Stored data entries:

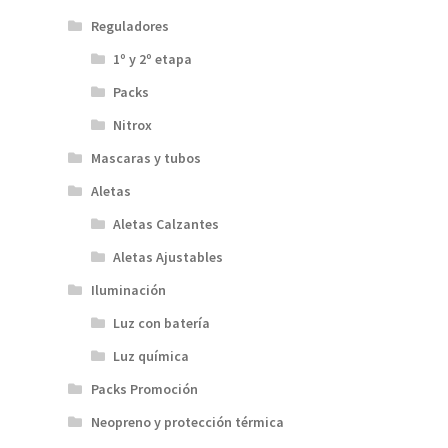
Reguladores
1º y 2º etapa
Packs
Nitrox
Mascaras y tubos
Aletas
Aletas Calzantes
Aletas Ajustables
Iluminación
Luz con batería
Luz química
Packs Promoción
Neopreno y protección térmica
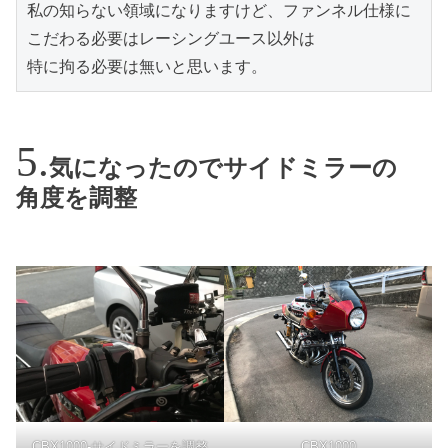
私の知らない領域になりますけど、ファンネル仕様に
こだわる必要はレーシングユース以外は

特に拘る必要は無いと思います。
気になったのでサイドミラーの
角度を調整
CBX1000-サイドミラーを調整
CBX1000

▶ [Work instructions] Restate all entries exactly; pictures stay out.

▶ [Exercise result]
Reguladores
1º y 2º etapa
Packs
Nitrox
Mascaras y tubos
Aletas
Aletas Calzantes
Aletas Ajustables
Iluminación
Luz con batería
Luz química
Packs Promoción
Neopreno y protección térmica
私の知らない領域になりますけど、ファンネル仕様に
こだわる必要はレーシングユース以外は

特に拘る必要は無いと思います。
気になったのでサイドミラーの
角度を調整
CBX1000-サイドミラーを調整
CBX1000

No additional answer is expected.